Having the hunter become the hunted is a trope that’s used a lot in stories, and while it’s not stale it definitely becomes predictable. Brubaker and Phillips, however, don’t do predictable. The issue starts off with the hunter, Private Investigator Dan Farraday, finding his prey: a woman named Jane, or maybe Marina. While she initially tries to blow him off, when he reveals who he is and that he knows who she is, the entire tone of the issue shifts dramatically.

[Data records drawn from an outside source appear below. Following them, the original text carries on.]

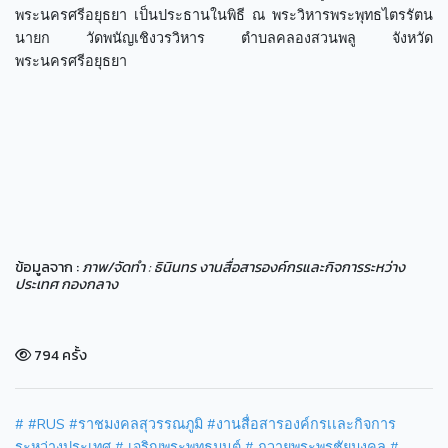
พระนครศรีอยุธยา เป็นประธานในพิธี ณ พระวิหารพระพุทธไตรรัตน
นายก วัดพนัญเชิงวรวิหาร ตำบลคลองสวนพลู จังหวัด
พระนครศรีอยุธยา
ข้อมูลจาก :
ภาพ/จัดทำ : ธินินทร งานสื่อสารองค์กรและกิจการระหว่าง
ประเทศ กองกลาง
794 ครั้ง
#
#RUS
#ราชมงคลสุวรรณภูมิ
#งานสื่อสารองค์กรเเละกิจการ
ระหว่างประเทศ
# เจริญพระพุทธมนต์
# ถวายพระพรชัยมงคล
#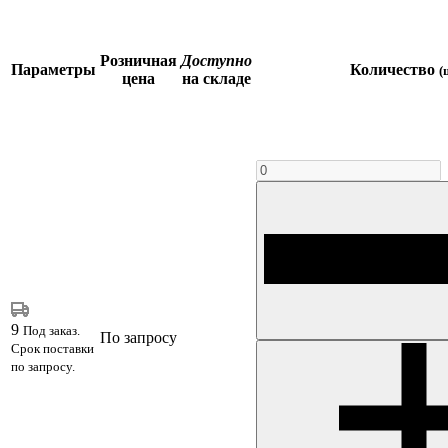
Розничная
Доступно
Параметры
Количество
(
цена
на складе
9
Под заказ.
По запросу
Срок поставки
по запросу.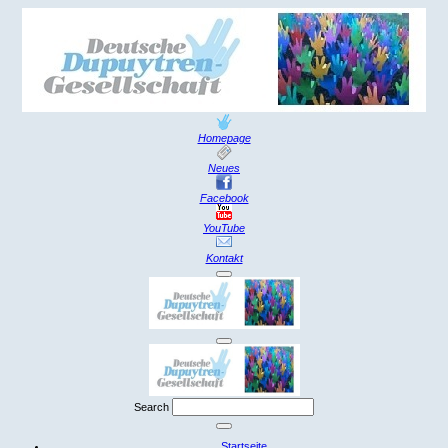
Homepage
Neues
Facebook
YouTube
Kontakt
Search
Startseite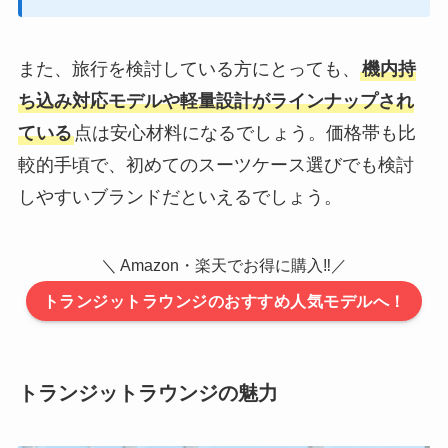
また、旅行を検討している方にとっても、
機内持
ち込み対応モデルや軽量設計がラインナップされ
ている
点は安心材料になるでしょう。価格帯も比
較的手頃で、初めてのスーツケース選びでも検討
しやすいブランドだといえるでしょう。
＼ Amazon・楽天でお得に購入‼／
トランジットラウンジのおすすめ人気モデルへ！
トランジットラウンジの魅力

The issue then goes into the events and case that led up to this meeting. Farraday’s client was a rich man and this woman was his mistress. Farraday himself was an ex-cop, and went into private investigation because he had a gift for finding people. Detailing Farraday’s process of finding Jane, Brubaker and Phillips are really able to show the readers the inside of this character’s mind, something that they’ve been doing excellently for years. The story is incredibly gripping and real, and somehow, despite never actually having her speak a line of dialogue for the majority of the issue, Brubaker and Phillips are able to make the reader feel as if they know Jane. All of her actions add to the tapestry of this character, and by the time Dan finally catches up with her, everything she does lines up perfectly with what the readers have come to understand about her. It is incredible character work, made even more impressive by Jane’s lack of presence throughout the entire flashback.

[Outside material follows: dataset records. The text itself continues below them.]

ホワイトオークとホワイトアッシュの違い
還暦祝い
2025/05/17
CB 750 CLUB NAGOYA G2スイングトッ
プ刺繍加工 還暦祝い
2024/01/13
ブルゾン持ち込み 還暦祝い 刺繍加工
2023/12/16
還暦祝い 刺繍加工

While Jane’s actions and words aren’t unpredictable once the reader has gotten a feel for who she is, the ending of the issue is. Setting up the next part of this story arc, Brubaker brings back one of the original characters of this book, Teeg Lawless. The potential directions that this story could go are endless, and this issue really shows that Brubaker’s plotting skills have only improved with time. The pacing of the issue is airtight, and by the end of it there’s enough meat to be satisfying, and enough left to be excited for the next issue. The cliffhanger ending is compelling enough to be exciting for new readers, and even more rewarding for longtime fans of the series who are invested in Teeg’s journey.
Phillips’ art is just as incredible as Brubaker’s writing here, as well. Alongside Jacob Phillips’ colors, every panel pops and looks unique. Characters’ body language and facial expressions are able to sell their emotions without any words. The art itself tells a story, even without the overlaid narration. The panel layout on each page seems basic, but each panel’s size on the page helps to pace the book incredibly well. Larger panels slow the pace down and allow for heavier moments, and inside the panels each character is framed in a way that adds even more meaning to their interactions. Sean Phillips’ work continues to transcend all expectations, and still only seems to be improving.
Everything about this issue is masterfully crafted. From Brubaker’s writing to Phillips’ art and Phillips’ colors, and even the letters, there isn’t a single line out of place in this issue. It’s difficult to achieve perfection, yet Brubaker and Phillips seem to consistently do it every issue of this series. Criminal is a must-read comic every issue, and this one continues the trend.